[What is needed]: Report, as a bare number, how many lines in the data contain "rate".

[Items from a dataset]
+ + + +

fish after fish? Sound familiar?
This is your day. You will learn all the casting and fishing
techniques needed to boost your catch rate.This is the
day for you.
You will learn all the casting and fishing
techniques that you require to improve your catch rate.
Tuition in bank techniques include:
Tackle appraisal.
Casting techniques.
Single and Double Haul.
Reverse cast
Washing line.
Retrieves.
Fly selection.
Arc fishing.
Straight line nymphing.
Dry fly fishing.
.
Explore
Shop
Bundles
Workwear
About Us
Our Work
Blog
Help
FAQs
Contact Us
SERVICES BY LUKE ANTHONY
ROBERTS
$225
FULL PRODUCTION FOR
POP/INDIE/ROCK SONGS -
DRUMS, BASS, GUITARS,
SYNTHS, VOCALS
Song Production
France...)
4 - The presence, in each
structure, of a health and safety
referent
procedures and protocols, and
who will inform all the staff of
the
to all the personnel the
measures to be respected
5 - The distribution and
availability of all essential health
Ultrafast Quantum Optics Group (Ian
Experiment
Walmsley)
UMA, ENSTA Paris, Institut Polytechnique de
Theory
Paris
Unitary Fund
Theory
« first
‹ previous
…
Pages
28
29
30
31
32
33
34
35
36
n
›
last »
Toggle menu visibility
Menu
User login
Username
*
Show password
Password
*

+ + + +

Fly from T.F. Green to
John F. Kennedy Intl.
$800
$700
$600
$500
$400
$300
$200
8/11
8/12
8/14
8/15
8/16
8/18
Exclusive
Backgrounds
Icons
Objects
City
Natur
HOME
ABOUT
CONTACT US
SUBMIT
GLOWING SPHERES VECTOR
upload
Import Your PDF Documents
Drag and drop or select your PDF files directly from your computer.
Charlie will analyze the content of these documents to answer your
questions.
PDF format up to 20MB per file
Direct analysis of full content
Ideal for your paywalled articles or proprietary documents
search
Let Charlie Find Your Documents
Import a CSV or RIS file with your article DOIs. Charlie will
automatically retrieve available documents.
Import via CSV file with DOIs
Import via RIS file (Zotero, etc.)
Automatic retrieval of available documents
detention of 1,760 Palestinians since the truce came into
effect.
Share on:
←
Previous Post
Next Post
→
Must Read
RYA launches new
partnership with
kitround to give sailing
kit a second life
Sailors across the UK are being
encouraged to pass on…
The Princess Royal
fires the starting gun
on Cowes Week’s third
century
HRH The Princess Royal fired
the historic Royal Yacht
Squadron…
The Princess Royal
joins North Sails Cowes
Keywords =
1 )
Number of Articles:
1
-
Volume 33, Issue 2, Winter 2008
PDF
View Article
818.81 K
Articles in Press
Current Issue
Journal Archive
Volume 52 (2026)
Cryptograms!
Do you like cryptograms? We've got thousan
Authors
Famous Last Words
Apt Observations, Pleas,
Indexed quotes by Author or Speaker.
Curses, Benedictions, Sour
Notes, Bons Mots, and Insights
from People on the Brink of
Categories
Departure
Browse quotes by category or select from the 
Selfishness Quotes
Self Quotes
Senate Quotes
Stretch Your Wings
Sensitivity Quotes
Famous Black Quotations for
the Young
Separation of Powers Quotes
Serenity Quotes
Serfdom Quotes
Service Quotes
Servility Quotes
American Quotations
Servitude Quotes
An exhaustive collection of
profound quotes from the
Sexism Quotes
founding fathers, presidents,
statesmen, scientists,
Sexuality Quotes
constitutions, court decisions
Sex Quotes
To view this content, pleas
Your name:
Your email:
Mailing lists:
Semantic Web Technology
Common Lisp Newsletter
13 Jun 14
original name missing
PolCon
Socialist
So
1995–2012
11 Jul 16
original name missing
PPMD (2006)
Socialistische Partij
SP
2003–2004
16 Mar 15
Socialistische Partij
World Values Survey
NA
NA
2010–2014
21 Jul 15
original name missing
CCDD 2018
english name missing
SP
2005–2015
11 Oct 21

+ + + +

[Answer space]: 2